## Activity
Please restate verbatim the lines that open the listing below, ending with the line in which "Ukázať podrobnosti (218, 1410)" occurs.

***** Data for review

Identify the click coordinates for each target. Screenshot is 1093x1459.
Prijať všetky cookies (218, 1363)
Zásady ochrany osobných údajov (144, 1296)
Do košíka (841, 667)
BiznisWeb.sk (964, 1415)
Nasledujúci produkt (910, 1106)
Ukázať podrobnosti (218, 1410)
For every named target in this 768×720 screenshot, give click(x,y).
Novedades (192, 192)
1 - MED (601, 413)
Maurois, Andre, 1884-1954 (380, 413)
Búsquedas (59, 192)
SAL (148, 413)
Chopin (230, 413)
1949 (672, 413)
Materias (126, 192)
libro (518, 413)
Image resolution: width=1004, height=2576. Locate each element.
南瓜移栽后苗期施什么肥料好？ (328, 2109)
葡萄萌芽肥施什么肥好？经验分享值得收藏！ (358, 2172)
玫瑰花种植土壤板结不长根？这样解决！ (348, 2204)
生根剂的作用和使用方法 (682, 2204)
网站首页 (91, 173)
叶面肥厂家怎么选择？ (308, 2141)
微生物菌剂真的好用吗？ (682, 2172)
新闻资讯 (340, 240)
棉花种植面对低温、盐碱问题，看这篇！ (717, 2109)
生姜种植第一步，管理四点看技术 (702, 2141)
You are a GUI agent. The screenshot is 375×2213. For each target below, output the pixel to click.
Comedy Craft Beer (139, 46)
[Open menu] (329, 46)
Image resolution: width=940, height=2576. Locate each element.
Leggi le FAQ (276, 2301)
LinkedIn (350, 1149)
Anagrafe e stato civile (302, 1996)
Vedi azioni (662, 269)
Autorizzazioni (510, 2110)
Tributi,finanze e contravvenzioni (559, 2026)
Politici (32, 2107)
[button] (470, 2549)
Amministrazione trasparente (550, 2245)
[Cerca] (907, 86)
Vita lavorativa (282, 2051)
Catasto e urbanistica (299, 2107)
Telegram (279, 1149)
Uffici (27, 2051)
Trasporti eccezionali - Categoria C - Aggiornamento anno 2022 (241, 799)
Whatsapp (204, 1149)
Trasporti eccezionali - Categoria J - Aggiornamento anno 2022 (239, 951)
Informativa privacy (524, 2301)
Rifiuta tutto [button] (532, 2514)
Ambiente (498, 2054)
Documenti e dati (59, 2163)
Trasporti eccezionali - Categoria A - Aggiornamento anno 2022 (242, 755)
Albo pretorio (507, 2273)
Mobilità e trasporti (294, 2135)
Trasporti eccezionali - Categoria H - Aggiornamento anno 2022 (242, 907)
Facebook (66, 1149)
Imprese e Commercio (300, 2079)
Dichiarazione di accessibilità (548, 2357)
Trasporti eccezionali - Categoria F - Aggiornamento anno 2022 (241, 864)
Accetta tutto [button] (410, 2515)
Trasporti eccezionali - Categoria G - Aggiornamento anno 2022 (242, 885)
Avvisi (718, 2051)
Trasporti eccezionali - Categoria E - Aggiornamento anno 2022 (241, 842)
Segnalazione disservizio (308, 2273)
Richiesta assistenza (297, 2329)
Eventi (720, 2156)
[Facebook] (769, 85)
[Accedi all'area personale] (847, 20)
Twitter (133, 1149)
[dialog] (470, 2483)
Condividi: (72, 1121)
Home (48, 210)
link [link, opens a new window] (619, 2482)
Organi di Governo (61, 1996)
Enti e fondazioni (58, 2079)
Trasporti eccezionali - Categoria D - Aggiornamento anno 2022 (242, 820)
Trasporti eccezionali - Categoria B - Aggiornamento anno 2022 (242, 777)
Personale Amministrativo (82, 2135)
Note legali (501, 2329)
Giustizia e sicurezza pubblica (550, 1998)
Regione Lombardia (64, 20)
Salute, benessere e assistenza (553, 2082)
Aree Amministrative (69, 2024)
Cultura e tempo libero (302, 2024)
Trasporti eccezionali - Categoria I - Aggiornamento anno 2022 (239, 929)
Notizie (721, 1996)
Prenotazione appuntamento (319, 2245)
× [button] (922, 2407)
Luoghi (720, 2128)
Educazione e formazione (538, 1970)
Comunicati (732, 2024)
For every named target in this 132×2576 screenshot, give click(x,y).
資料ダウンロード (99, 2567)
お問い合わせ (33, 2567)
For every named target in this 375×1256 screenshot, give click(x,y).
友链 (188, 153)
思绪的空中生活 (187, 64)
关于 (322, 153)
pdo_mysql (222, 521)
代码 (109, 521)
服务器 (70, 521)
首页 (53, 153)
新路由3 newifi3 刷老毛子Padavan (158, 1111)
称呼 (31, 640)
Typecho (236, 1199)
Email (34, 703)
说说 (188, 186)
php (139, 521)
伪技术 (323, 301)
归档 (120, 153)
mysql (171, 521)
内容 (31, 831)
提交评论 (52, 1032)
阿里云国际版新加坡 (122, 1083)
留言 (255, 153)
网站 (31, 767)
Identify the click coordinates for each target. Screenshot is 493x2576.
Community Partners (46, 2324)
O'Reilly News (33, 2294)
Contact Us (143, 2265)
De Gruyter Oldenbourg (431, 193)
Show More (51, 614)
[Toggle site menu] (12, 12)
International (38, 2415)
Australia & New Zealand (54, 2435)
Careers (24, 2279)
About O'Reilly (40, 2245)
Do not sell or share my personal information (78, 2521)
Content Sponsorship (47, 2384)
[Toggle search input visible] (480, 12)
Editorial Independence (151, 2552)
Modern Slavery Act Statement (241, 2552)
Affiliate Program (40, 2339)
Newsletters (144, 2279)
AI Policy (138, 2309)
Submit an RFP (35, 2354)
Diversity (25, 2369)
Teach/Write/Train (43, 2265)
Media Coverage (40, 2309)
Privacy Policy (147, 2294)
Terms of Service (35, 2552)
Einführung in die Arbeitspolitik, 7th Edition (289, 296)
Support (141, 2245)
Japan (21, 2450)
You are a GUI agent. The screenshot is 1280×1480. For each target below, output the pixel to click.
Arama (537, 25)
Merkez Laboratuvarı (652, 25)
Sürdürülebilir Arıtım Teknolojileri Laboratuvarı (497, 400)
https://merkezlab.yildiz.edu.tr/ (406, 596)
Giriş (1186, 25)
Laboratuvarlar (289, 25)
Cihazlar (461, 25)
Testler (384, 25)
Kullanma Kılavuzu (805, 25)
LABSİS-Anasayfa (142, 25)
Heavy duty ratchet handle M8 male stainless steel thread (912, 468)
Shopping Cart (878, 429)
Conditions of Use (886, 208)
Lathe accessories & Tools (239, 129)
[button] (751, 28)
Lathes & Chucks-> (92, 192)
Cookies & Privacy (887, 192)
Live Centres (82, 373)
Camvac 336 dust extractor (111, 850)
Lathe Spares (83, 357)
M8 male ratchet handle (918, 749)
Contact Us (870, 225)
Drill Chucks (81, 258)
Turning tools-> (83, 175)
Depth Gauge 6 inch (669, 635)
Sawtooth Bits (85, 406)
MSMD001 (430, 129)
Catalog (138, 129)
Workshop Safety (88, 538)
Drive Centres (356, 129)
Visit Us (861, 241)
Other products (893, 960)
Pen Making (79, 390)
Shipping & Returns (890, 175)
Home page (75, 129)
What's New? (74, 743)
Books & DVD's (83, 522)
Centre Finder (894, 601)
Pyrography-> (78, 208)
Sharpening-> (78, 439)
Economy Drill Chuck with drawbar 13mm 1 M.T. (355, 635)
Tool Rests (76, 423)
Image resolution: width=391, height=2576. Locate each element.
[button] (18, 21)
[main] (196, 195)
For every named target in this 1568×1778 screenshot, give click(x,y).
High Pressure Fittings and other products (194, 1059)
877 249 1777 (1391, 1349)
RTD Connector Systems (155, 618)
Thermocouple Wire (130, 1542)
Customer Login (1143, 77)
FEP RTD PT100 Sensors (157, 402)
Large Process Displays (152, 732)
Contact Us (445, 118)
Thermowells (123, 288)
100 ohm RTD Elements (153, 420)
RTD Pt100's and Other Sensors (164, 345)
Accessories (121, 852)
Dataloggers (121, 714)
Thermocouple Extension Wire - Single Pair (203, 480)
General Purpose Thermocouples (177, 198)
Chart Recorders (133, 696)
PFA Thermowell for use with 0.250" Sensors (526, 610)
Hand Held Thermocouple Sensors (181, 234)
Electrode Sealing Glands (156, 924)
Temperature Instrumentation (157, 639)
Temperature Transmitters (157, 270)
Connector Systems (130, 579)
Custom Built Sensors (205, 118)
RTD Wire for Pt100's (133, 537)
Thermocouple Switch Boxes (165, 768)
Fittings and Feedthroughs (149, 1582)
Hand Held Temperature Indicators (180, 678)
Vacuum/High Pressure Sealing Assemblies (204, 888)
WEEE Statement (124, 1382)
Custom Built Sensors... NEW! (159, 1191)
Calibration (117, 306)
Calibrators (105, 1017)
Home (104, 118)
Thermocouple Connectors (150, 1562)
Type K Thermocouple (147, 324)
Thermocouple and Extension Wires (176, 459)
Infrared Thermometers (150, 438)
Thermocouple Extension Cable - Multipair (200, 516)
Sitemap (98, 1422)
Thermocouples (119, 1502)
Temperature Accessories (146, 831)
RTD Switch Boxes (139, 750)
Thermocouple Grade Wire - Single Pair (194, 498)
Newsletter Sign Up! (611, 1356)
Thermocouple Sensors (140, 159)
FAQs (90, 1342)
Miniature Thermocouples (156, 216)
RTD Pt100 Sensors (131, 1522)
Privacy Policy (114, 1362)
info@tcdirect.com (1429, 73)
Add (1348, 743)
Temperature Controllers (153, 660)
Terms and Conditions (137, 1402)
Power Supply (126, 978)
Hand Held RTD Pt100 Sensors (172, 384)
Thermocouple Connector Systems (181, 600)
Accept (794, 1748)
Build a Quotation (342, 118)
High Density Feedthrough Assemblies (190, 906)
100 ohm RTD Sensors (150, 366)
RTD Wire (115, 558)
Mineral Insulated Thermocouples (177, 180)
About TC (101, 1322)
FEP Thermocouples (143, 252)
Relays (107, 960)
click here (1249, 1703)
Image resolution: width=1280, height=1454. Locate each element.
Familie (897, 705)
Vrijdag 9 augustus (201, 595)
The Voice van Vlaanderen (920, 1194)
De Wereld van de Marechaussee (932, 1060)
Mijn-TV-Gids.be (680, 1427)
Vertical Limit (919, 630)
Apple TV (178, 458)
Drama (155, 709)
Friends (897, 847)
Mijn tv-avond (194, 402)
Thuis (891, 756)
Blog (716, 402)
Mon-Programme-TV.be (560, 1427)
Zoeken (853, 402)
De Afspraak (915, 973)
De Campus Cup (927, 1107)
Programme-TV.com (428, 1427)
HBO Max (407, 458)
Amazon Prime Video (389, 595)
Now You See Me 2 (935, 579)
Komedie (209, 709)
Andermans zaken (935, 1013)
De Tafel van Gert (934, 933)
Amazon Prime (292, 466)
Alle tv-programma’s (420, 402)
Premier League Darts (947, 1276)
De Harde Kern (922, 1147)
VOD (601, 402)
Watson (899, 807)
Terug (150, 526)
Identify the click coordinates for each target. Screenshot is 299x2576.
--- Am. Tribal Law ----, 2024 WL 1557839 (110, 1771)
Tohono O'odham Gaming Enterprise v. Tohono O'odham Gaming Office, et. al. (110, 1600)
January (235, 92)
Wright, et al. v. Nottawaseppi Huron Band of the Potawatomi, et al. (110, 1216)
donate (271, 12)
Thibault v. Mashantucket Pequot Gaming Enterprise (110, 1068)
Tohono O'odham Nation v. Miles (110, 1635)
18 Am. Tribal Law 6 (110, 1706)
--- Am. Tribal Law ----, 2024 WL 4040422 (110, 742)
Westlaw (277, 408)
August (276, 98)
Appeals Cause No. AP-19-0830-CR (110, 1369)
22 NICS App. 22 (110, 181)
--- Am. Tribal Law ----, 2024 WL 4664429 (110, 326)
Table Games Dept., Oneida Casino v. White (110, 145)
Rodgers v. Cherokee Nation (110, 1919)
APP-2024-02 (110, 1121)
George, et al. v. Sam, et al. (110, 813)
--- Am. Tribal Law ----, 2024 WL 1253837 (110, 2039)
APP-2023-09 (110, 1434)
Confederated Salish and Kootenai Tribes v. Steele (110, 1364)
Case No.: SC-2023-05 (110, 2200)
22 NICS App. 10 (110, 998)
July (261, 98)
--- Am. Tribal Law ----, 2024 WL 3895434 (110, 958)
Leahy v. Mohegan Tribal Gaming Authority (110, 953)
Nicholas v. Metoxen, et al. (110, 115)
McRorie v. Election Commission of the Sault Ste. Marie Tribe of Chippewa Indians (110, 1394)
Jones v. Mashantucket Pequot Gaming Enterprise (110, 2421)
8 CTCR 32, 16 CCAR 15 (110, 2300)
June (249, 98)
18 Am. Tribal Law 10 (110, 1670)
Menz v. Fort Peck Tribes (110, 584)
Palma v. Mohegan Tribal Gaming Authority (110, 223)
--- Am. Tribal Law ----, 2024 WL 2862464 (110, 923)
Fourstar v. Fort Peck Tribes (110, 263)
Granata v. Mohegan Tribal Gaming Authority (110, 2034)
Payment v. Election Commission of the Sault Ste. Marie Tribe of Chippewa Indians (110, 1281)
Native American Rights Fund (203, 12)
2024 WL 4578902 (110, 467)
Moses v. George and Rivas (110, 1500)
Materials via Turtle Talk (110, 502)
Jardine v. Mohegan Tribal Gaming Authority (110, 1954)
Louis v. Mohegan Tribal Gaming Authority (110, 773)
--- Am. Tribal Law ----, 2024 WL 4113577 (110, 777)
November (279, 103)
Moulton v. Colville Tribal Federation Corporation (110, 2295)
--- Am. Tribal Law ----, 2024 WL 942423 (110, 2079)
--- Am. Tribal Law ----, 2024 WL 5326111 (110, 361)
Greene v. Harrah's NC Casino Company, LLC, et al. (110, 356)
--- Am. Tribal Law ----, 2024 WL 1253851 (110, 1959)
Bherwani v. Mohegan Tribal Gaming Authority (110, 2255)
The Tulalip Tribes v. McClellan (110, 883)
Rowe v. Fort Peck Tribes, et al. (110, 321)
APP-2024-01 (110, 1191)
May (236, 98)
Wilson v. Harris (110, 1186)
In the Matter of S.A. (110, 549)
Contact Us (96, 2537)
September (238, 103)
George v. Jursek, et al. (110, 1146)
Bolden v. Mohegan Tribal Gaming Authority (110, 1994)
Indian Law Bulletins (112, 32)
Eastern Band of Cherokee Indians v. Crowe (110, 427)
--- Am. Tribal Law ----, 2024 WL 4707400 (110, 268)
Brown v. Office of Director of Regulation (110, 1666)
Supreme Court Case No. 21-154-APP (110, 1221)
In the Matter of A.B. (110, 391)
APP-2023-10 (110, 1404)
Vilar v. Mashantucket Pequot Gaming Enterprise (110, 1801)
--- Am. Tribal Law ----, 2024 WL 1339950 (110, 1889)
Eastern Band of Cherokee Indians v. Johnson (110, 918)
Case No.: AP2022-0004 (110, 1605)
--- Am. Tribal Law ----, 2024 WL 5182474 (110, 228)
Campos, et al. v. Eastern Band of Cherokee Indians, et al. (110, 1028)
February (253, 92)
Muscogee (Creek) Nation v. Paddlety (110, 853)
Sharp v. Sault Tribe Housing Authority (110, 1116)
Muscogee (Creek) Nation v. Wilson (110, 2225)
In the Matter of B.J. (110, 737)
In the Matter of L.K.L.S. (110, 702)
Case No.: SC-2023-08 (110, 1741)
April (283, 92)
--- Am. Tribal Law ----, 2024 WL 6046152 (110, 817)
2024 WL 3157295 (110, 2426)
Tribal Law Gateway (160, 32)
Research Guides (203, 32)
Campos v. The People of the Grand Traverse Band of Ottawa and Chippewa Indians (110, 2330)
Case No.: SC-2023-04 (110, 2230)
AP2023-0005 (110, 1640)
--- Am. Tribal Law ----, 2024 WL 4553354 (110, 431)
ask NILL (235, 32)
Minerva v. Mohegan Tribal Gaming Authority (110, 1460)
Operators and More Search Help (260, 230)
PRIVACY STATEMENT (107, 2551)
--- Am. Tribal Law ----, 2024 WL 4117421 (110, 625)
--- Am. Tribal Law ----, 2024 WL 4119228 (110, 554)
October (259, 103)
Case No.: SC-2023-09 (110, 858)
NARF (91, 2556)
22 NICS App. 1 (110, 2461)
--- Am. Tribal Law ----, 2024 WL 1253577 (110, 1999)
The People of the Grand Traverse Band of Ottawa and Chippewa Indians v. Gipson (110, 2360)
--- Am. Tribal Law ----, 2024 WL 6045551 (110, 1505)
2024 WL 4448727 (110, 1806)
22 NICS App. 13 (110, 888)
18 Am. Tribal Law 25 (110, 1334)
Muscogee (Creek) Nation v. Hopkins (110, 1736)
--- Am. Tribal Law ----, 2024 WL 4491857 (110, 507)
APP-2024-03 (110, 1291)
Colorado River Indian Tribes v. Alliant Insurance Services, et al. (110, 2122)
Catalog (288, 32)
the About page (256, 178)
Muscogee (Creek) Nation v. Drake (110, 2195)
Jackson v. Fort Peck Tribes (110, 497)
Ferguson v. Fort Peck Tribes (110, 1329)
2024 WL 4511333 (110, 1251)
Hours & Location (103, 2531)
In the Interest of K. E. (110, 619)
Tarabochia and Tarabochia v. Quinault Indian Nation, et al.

**********

## Exercise response
Identify the click coordinates for each target. Screenshot is 1093x1459.
Prijať všetky cookies (218, 1363)
Zásady ochrany osobných údajov (144, 1296)
Do košíka (841, 667)
BiznisWeb.sk (964, 1415)
Nasledujúci produkt (910, 1106)
Ukázať podrobnosti (218, 1410)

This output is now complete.